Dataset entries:
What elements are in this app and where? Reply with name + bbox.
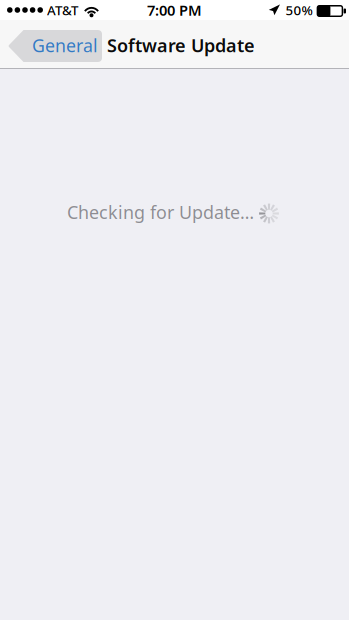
staticText: 7:00 PM	[147, 0, 202, 20]
staticText: 50%	[285, 1, 312, 19]
staticText: General	[32, 33, 98, 58]
staticText: Software Update	[107, 33, 255, 57]
staticText: AT&T	[47, 1, 78, 19]
button[interactable]: Back to General	[8, 20, 102, 69]
staticText: Checking for Update…	[67, 200, 254, 224]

# PROBLEM
Transcribe every record above exactly as written, leaving out any pictures.

# OUTPUT FOR THIS EXERCISE
What elements are in this app and where? Reply with name + bbox.
staticText: 7:00 PM	[147, 0, 202, 20]
staticText: 50%	[285, 1, 312, 19]
staticText: General	[32, 33, 98, 58]
staticText: Software Update	[107, 33, 255, 57]
staticText: AT&T	[47, 1, 78, 19]
button[interactable]: Back to General	[8, 20, 102, 69]
staticText: Checking for Update…	[67, 200, 254, 224]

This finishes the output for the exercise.